I’ve never been much of a history buff. Admittedly, I’ve had to look up a few of Bernie’s references over the years (can you say Robert Ford?) and there are probably way more sprinkled throughout his lyrics than I’ve ever caught on to. But this song has always intrigued me. After all, I am a sucker for big themes and big arrangements.
All Quiet on the Western Front is about World War I, presumably as the war is ending. Whether or not it was influenced by the book of the same name, you’d have to ask Bernie. But I’m thinking yes. Although it doesn’t really matter which war, to be honest, just that it’s about the tragedy that is war. I mean, through history, we’ve (and that’s a collective, global “we’ve”) sent our young men off to war, at the prime of their lives, many of them never to return. And those that do return will never be the same.
And we’re still doing it.
Tragic.
Once again, Bernie’s lyrics paint a poignant picture:
All quiet on the Western Front, nobody saw
A youth asleep in the foreign soil, planted by the war
…
So tired of this garden’s grief, nobody cares
Old kin kiss the small white cross, their only souvenir
Don’t those words just break your heart? They do mine. Every time I hear this song I get goosebumps.
And Elton’s voice has a sadness to it, don’t you think? I alluded to the big arrangement earlier, and it is big and dramatic, particularly the ending, but it’s also quite simple.
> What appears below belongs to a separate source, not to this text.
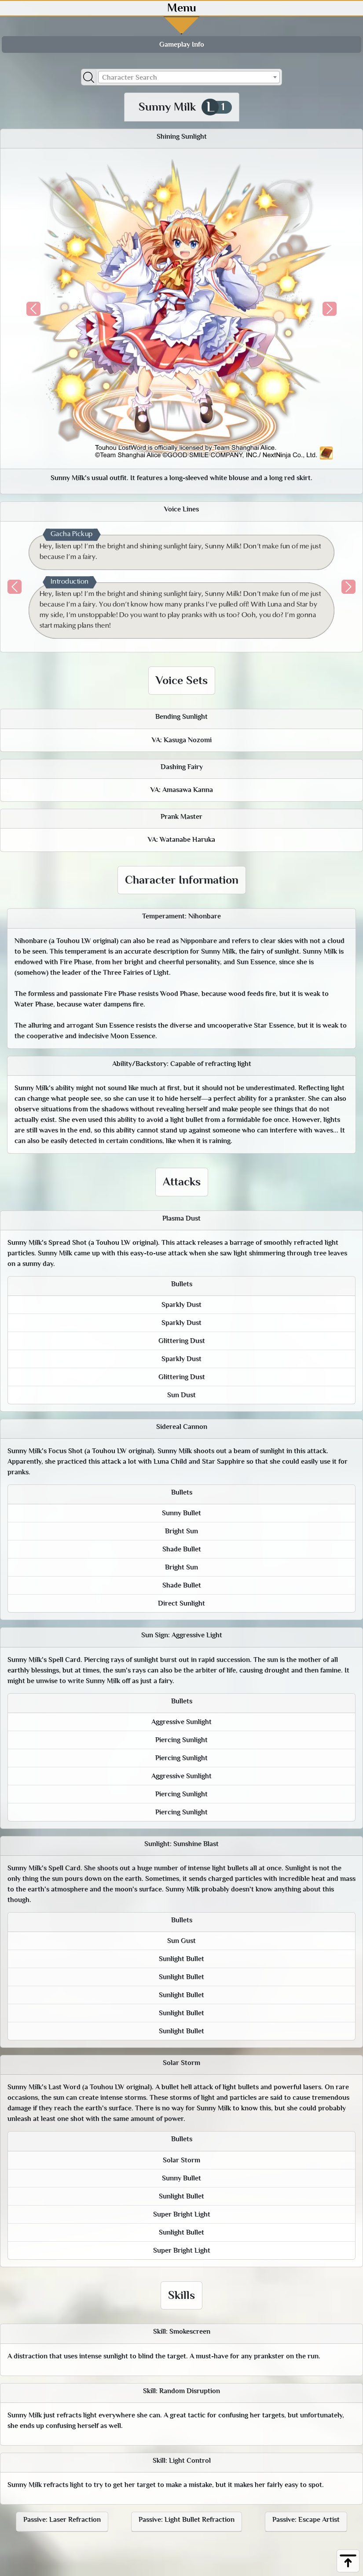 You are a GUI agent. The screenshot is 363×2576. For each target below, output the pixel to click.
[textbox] (189, 77)
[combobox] (189, 77)
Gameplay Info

I close my eyes and picture troops marching.
Fever reaps the flowers of France, fair-haired boys
String the harps to Victory’s voice, joyous noise
That part always reminds me of the poem that Karen Blixen (Meryl Streep) reads at Denys Finch Hatton’s funeral in the movie Out of Africa (To an Athlete Dying Young):
And round that early-laurelled head
Will flock to gaze the strengthless dead,
And find unwithered on its curls
The garland briefer than a girl’s.
Athletes, warriors, too many with HIV, innocents in a classroom, the list is endless. But the message, albeit simple, is quite clear. Too many die too young.